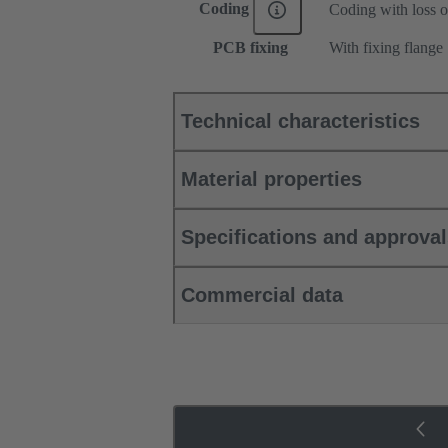
Coding
Coding with loss o
PCB fixing
With fixing flange
Technical characteristics
Material properties
Specifications and approva
Commercial data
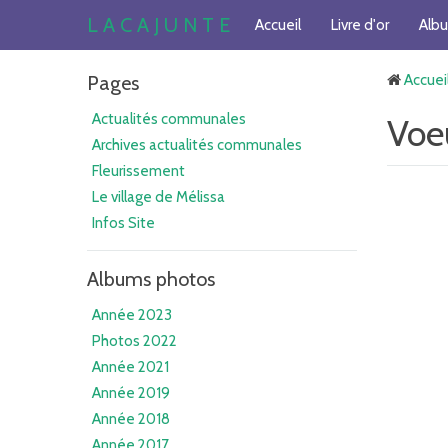
L A C A J U N T E
Accueil
Livre d'or
Alb
Pages
Accuei
Actualités communales
Voe
Archives actualités communales
Fleurissement
Le village de Mélissa
Infos Site
Albums photos
Année 2023
Photos 2022
Année 2021
Année 2019
Année 2018
Année 2017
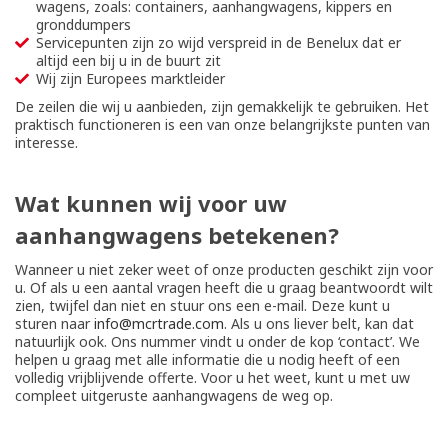
wagens, zoals: containers, aanhangwagens, kippers en
gronddumpers
Servicepunten zijn zo wijd verspreid in de Benelux dat er
altijd een bij u in de buurt zit
Wij zijn Europees marktleider
De zeilen die wij u aanbieden, zijn gemakkelijk te gebruiken. Het
praktisch functioneren is een van onze belangrijkste punten van
interesse.
Wat kunnen wij voor uw
aanhangwagens betekenen?
Wanneer u niet zeker weet of onze producten geschikt zijn voor
u. Of als u een aantal vragen heeft die u graag beantwoordt wilt
zien, twijfel dan niet en stuur ons een e-mail. Deze kunt u
sturen naar
info@mcrtrade.com
. Als u ons liever belt, kan dat
natuurlijk ook. Ons nummer vindt u onder de kop ‘contact’. We
helpen u graag met alle informatie die u nodig heeft of een
volledig vrijblijvende offerte. Voor u het weet, kunt u met uw
compleet uitgeruste aanhangwagens de weg op.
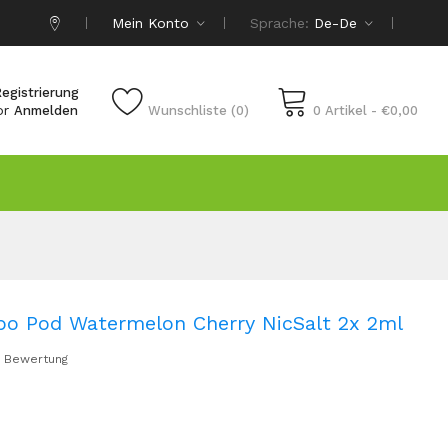
Mein Konto
Sprache:
De-De
egistrierung
or
Anmelden
Wunschliste (0)
0 Artikel - €0,00
po Pod Watermelon Cherry NicSalt 2x 2ml
 Bewertung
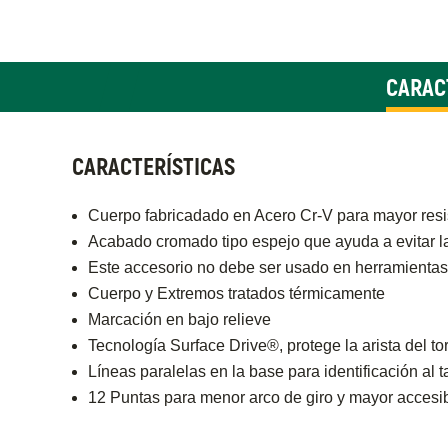
CARAC
CARACTERÍSTICAS
Cuerpo fabricadado en Acero Cr-V para mayor resi
Acabado cromado tipo espejo que ayuda a evitar l
Este accesorio no debe ser usado en herramientas
Cuerpo y Extremos tratados térmicamente
Marcación en bajo relieve
Tecnología Surface Drive®, protege la arista del tor
Líneas paralelas en la base para identificación al
12 Puntas para menor arco de giro y mayor accesib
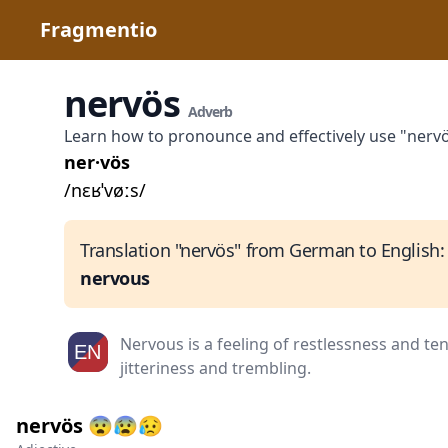
Fragmentio
nervös
Adverb
Learn how to pronounce and effectively use "nerv
ner·vös
/nɛʁˈvøːs/
Translation "nervös" from German to English:
nervous
Nervous is a feeling of restlessness and te
jitteriness and trembling.
nervös 😨😰😥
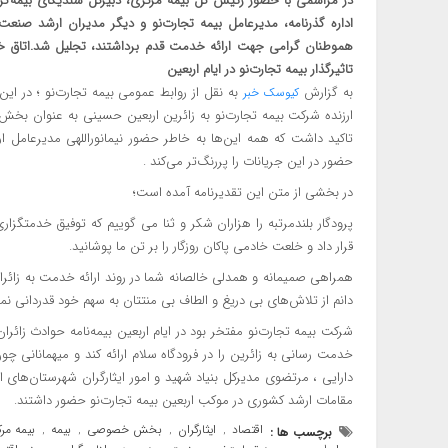
در مراسمی با حضور رئیس کل بیمه مرکزی، دبیرکل سندیکای بیمه‌گرا
اداره گذرنامه، مدیرعامل بیمه تجارت‌نو و دیگر مدیران ارشد صنعت 
تاثیرگذار بیمه تجارت‌نو در ایام اربعین
به گزارش
به نقل از روابط عمومی بیمه تجارت‌نو ؛ در ای
کیوسک خبر
ارزنده شرکت بیمه تجارت‌نو به زائرین اربعین حسینی به عنوان بخش
تاکید داشت که همه این‌ها به خاطر حضور نیما‌نوراللهی مدیرعامل 
حضور در این جریانات را پررنگ‌تر می‌کند .
در بخشی از متن این تقدیرنامه آمده است؛
پرودگار بلندمرتبه را هزاران شکر و ثنا می گوییم که توفیق خدمتگزار
قرار داد و خلعت خادمی پاکان روزگار را بر تن ما پوشانید.
همراهی صمیمانه و همدلی خالصانه شما در روند ارائه خدمت به زائر
دانم از تلاش‌های بی دریغ و الطاف بی منتتان به سهم خود قدردانی نما
شرکت بیمه تجارت‌نو مفتخر بود در ایام اربعین بیمه‌نامه حوادث ز
خدمت رسانی به زائرین را در فرودگاه سلام ارائه کند و میهمانانی
دارایی ، مرتضوی مدیرکل بنیاد شهید و امور ایثارگران شهرستان‌ها
مقامات ارشد کشوری در موکب اربعین بیمه تجارت‌نو حضور داشتند.
اقتصاد
ایثارگران
بخش خصوصی
بیمه
بیمه مر
برچسب ها :
,
,
,
,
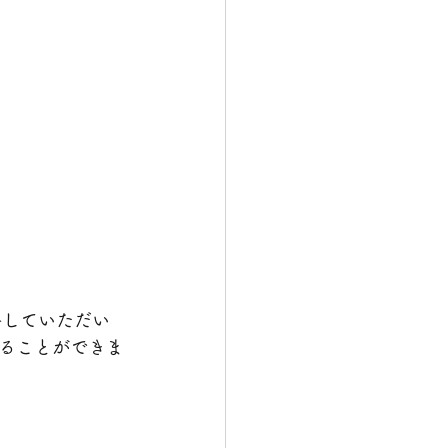
絡していただい
ることができま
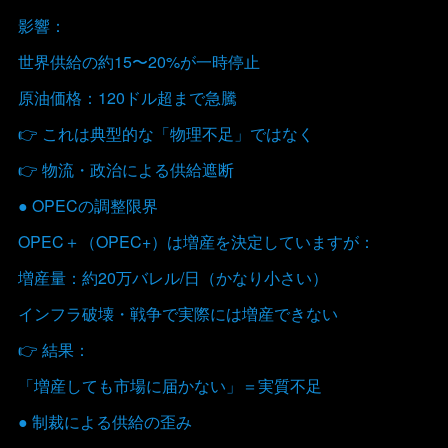
影響：
世界供給の約15〜20%が一時停止
原油価格：120ドル超まで急騰
👉 これは典型的な「物理不足」ではなく
👉 物流・政治による供給遮断
● OPECの調整限界
OPEC＋（OPEC+）は増産を決定していますが：
増産量：約20万バレル/日（かなり小さい）
インフラ破壊・戦争で実際には増産できない
👉 結果：
「増産しても市場に届かない」＝実質不足
● 制裁による供給の歪み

##############################

- **Action item**
Transcribe each entry above character for character, omitting pictures.

- **Exercise result**
Coding
Coding with loss o
PCB fixing
With fixing flange
Technical characteristics
Material properties
Specifications and approva
Commercial data
L A C A J U N T E
Accueil
Livre d'or
Alb
Pages
Accuei
Actualités communales
Voe
Archives actualités communales
Fleurissement
Le village de Mélissa
Infos Site
Albums photos
Année 2023
Photos 2022
Année 2021
Année 2019
Année 2018
Année 2017
wagens, zoals: containers, aanhangwagens, kippers en
gronddumpers
Servicepunten zijn zo wijd verspreid in de Benelux dat er
altijd een bij u in de buurt zit
Wij zijn Europees marktleider
De zeilen die wij u aanbieden, zijn gemakkelijk te gebruiken. Het
praktisch functioneren is een van onze belangrijkste punten van
interesse.
Wat kunnen wij voor uw
aanhangwagens betekenen?
Wanneer u niet zeker weet of onze producten geschikt zijn voor
u. Of als u een aantal vragen heeft die u graag beantwoordt wilt
zien, twijfel dan niet en stuur ons een e-mail. Deze kunt u
sturen naar
info@mcrtrade.com
. Als u ons liever belt, kan dat
natuurlijk ook. Ons nummer vindt u onder de kop ‘contact’. We
helpen u graag met alle informatie die u nodig heeft of een
volledig vrijblijvende offerte. Voor u het weet, kunt u met uw
compleet uitgeruste aanhangwagens de weg op.
Mein Konto
Sprache:
De-De
egistrierung
or
Anmelden
Wunschliste (0)
0 Artikel - €0,00
po Pod Watermelon Cherry NicSalt 2x 2ml
 Bewertung
CARAC
CARACTERÍSTICAS
Cuerpo fabricadado en Acero Cr-V para mayor resi
Acabado cromado tipo espejo que ayuda a evitar l
Este accesorio no debe ser usado en herramientas
Cuerpo y Extremos tratados térmicamente
Marcación en bajo relieve
Tecnología Surface Drive®, protege la arista del tor
Líneas paralelas en la base para identificación al
12 Puntas para menor arco de giro y mayor accesib
Fragmentio
nervös
Adverb
Learn how to pronounce and effectively use "nerv
ner·vös
/nɛʁˈvøːs/
Translation "nervös" from German to English:
nervous
Nervous is a feeling of restlessness and te
jitteriness and trembling.
nervös 😨😰😥
در مراسمی با حضور رئیس کل بیمه مرکزی، دبیرکل سندیکای بیمه‌گرا
اداره گذرنامه، مدیرعامل بیمه تجارت‌نو و دیگر مدیران ارشد صنعت 
تاثیرگذار بیمه تجارت‌نو در ایام اربعین
به گزارش
به نقل از روابط عمومی بیمه تجارت‌نو ؛ در ای
کیوسک خبر
ارزنده شرکت بیمه تجارت‌نو به زائرین اربعین حسینی به عنوان بخش
تاکید داشت که همه این‌ها به خاطر حضور نیما‌نوراللهی مدیرعامل 
حضور در این جریانات را پررنگ‌تر می‌کند .
در بخشی از متن این تقدیرنامه آمده است؛
پرودگار بلندمرتبه را هزاران شکر و ثنا می گوییم که توفیق خدمتگزار
قرار داد و خلعت خادمی پاکان روزگار را بر تن ما پوشانید.
همراهی صمیمانه و همدلی خالصانه شما در روند ارائه خدمت به زائر
دانم از تلاش‌های بی دریغ و الطاف بی منتتان به سهم خود قدردانی نما
شرکت بیمه تجارت‌نو مفتخر بود در ایام اربعین بیمه‌نامه حوادث ز
خدمت رسانی به زائرین را در فرودگاه سلام ارائه کند و میهمانانی
دارایی ، مرتضوی مدیرکل بنیاد شهید و امور ایثارگران شهرستان‌ها
مقامات ارشد کشوری در موکب اربعین بیمه تجارت‌نو حضور داشتند.
اقتصاد
ایثارگران
بخش خصوصی
بیمه
بیمه مر
برچسب ها :
,
,
,
,
絡していただい
ることができま
影響：
世界供給の約15〜20%が一時停止
原油価格：120ドル超まで急騰
👉 これは典型的な「物理不足」ではなく
👉 物流・政治による供給遮断
● OPECの調整限界
OPEC＋（OPEC+）は増産を決定していますが：
増産量：約20万バレル/日（かなり小さい）
インフラ破壊・戦争で実際には増産できない
👉 結果：
「増産しても市場に届かない」＝実質不足
● 制裁による供給の歪み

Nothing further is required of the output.